Le phénomène du rougissement existe-t-il chez les poules ? Afin d’explorer de nouveaux outils pour évaluer le bien-être des volailles, des chercheurs de l’Inrae se sont intéressés à la poule domestique (1), pour déterminer l’existence de ce phénomène chez cette espèce.
Lors de différentes expérimentations, assimilées à des situations positives ou négatives pour les poules, le taux de rouge au niveau de leurs zones de peau faciales a été mesuré.
« Résultat, les poules expriment bien un rougissement, qui varie en fonction de leur état émotionnel », annonce l’équipe de chercheurs, ouvrant ainsi la voie à un nouvel indicateur de bien-être animal. Leurs conclusions ont été publiées dans la revue Applied Animal Behaviour Science le 21 avril 2024.
Des poules écarlates lors d’expériences négatives
Les poules rougissent « face à de la nourriture appétente, comme les vers de farine », détaille les chercheurs. Elles « deviennent écarlates sur toute la face lorsqu’elles vivent une expérience négative comme la capture », soit une situation liée à la peur. À l’inverse, au repos, leur peau « apparaît beaucoup plus claire ».
Durant trois semaines, six poules ont été observées et filmées régulièrement dans trois types de situations définies comme : situation positive de forte excitation, situation négative de forte excitation, et situation positive de faible excitation.

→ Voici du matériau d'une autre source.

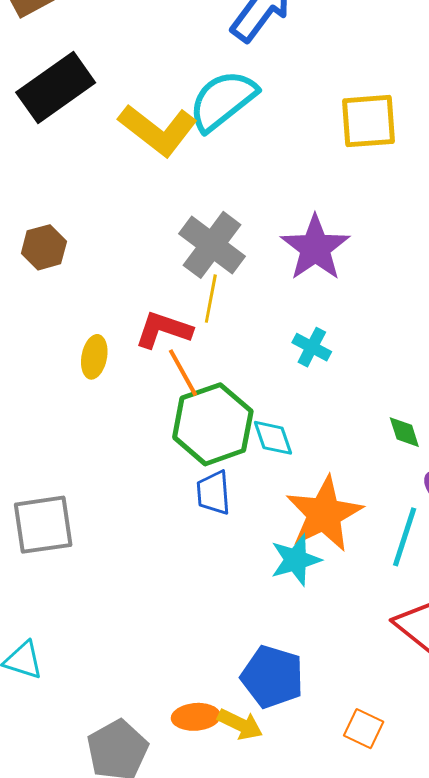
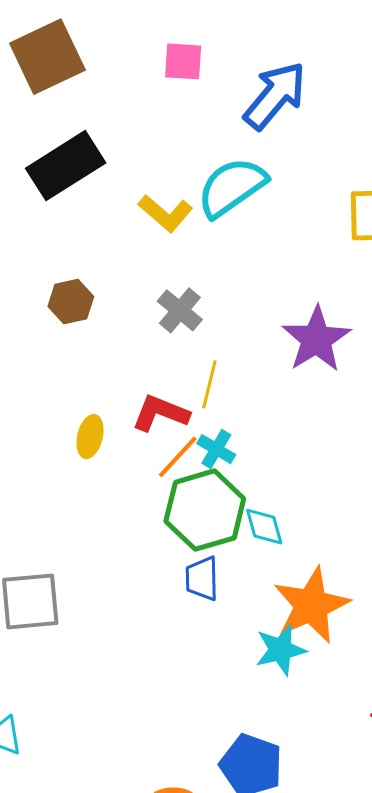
yellow L-shape: (158, 130) -> (165, 213), size x0.7
gray cross: (212, 245) -> (180, 310), moved, size x0.7
brown hexagon: (44, 247) -> (71, 302), moved
cyan cross: (312, 347) -> (216, 449), moved
orange line: (183, 373) -> (178, 457), turned 69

Le taux de rouge a ensuite été mesuré à partir d’images extraites des vidéos, sur des zones faciales spécifiques : la crête, les joues, les lobes de l’oreille et la caroncule (2).
Ainsi, les observations ont révélé que les poules présentaient « le degré le plus élevé de rougeur dans les situations négatives de forte excitation, une rougeur élevée dans les situations positives de forte excitation, et la plus faible dans les situations positives de faible excitation ».

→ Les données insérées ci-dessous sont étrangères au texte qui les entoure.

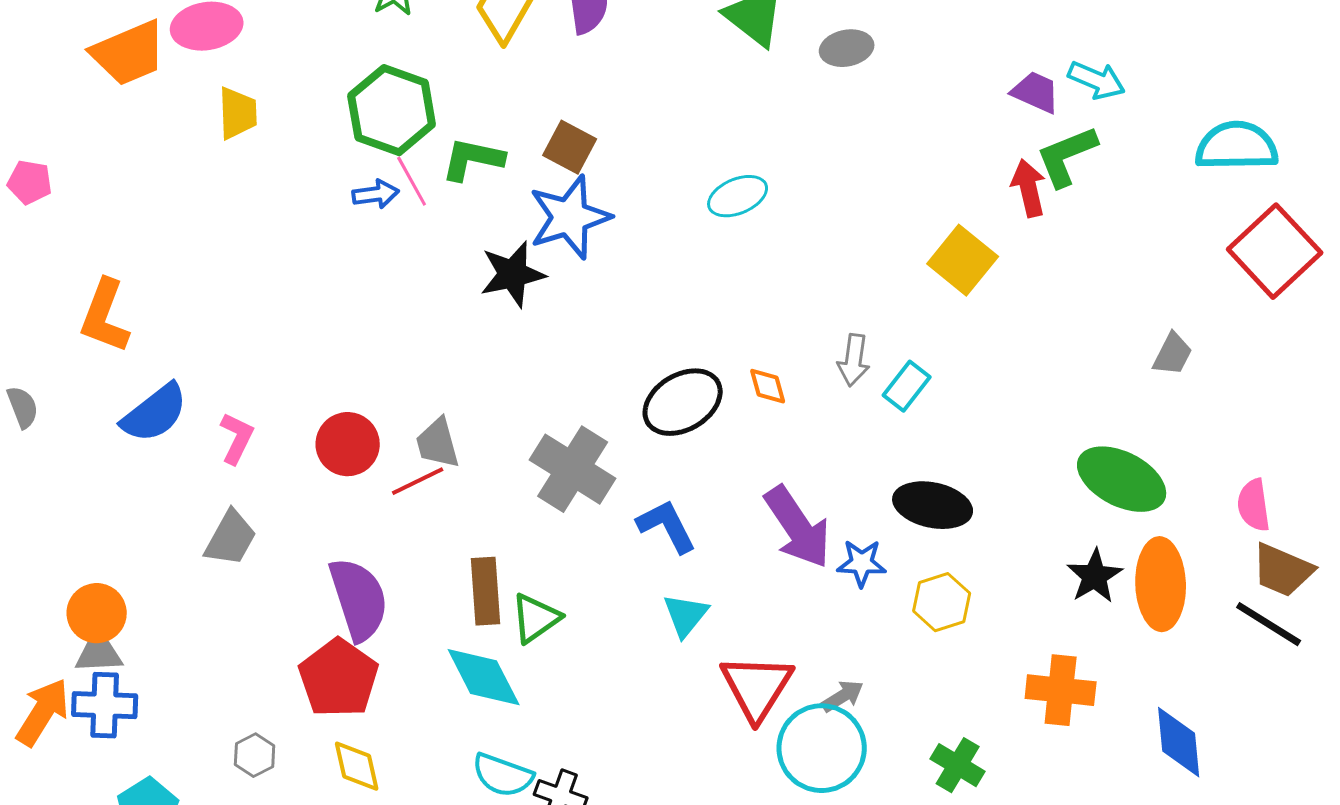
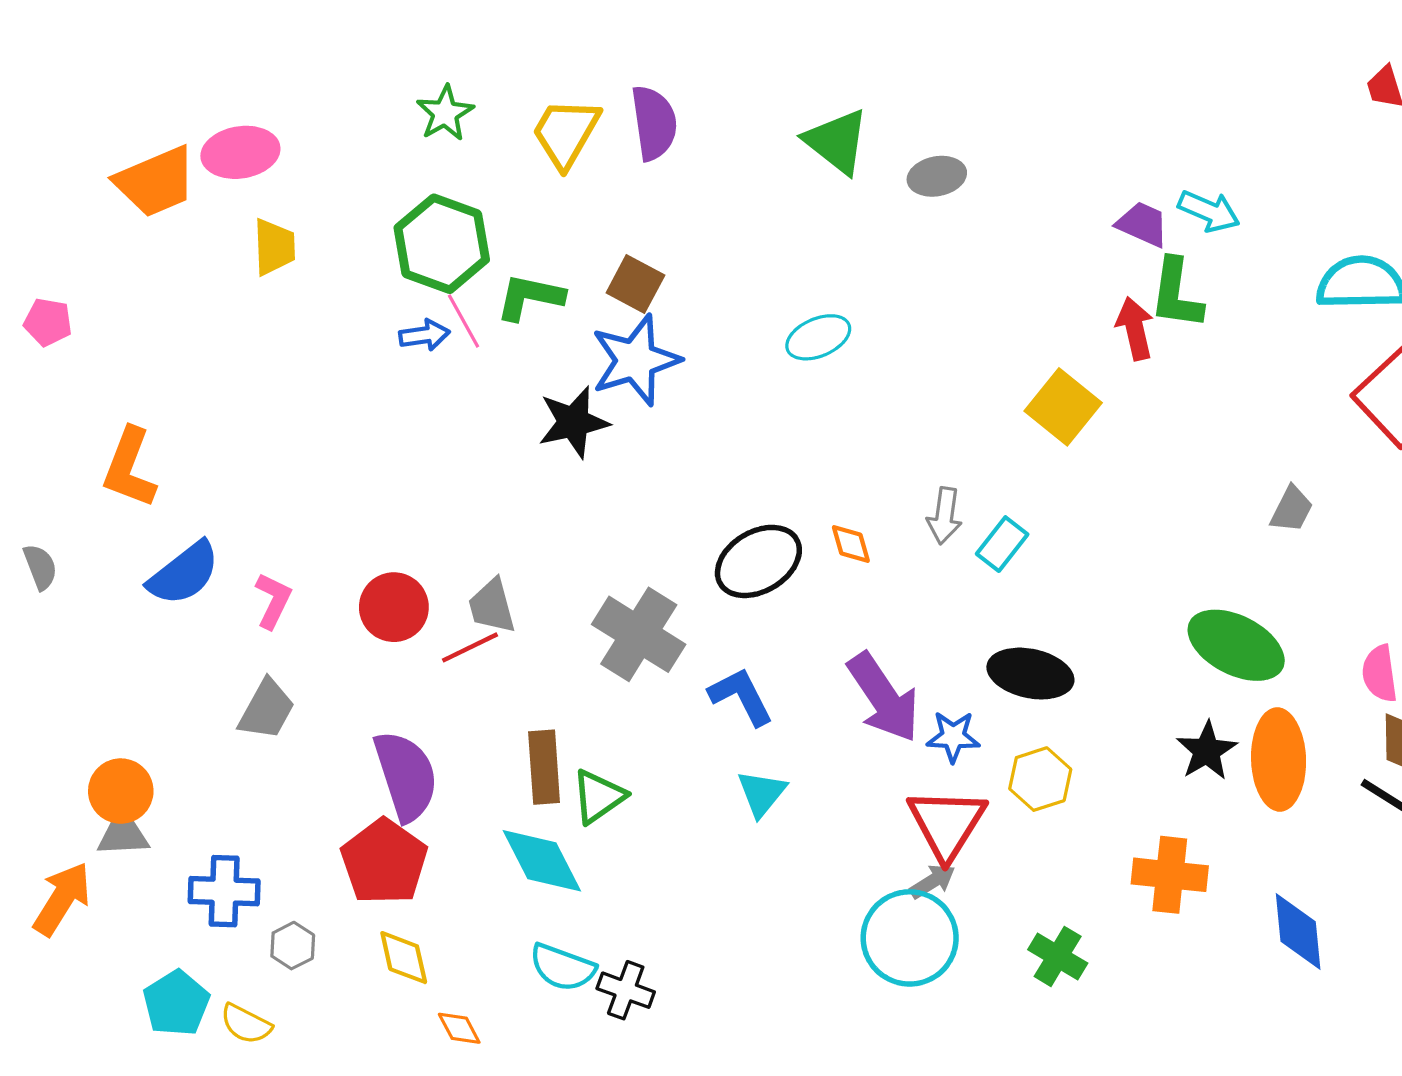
green L-shape: (1067, 156) -> (1176, 294), turned -60
red triangle: (757, 687) -> (947, 824), moved
blue cross: (105, 705) -> (224, 891), moved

La rougeur comme indicateur de perception
Pour approfondir l’expérience, les chercheurs se sont intéressés au rougissement des poules lors d’interactions avec des humains. Ils ont habitué un premier groupe de 13 poules à la présence d’un expérimentateur durant cinq semaines. À l’inverse, un deuxième groupe de 13 poules n’a pas été habitué à la présence humaine.
Les individus des deux groupes ont ensuite été étudiés lors d’un test de réactivité à la présence humaine. « Les poules habituées à l’expérimentateur ont montré moins de rougeur que les poules non habituées lorsqu’elles étaient testées seules avec un humain, traduisant un état plus calme en sa présence », a conclu l’équipe de l’Inrae.
Pour les chercheurs, les résultats obtenus suggèrent que « les variations de la rougeur faciale pourraient servir d’indicateur de la façon dont les animaux perçoivent des stimuli spécifiques dans leur environnement ».
Vers un nouveau moyen d’évaluer le bien-être animal
Alors que les scientifiques constatent justement un manque de marqueurs non invasif pour évaluer le bien-être chez les espèces aviaires, l’intensité de la rougeur pourrait ainsi constituer un nouvel outil.
« Comprendre comment les animaux expriment leurs états affectifs est une étape fondamentale vers la compréhension de leur sensibilité. Cette compréhension, à son tour, a des implications significatives pour faire progresser la science du bien-être animal », précise l’étude publiée.
De nouvelles perspectives s’ouvrent pour l’équipe de chercheurs, qui aimerait par ailleurs « comprendre la fonction de ces signaux de rougissement au sein même de l’espèce, notamment lors des interactions sociales de dominance et de subordination ».
(1) La race Sussex, prisée pour la ponte, a été choisie pour les expérimentations de cette étude.
(2) La caroncule est une excroissance charnue chez les oiseaux, située près du bec.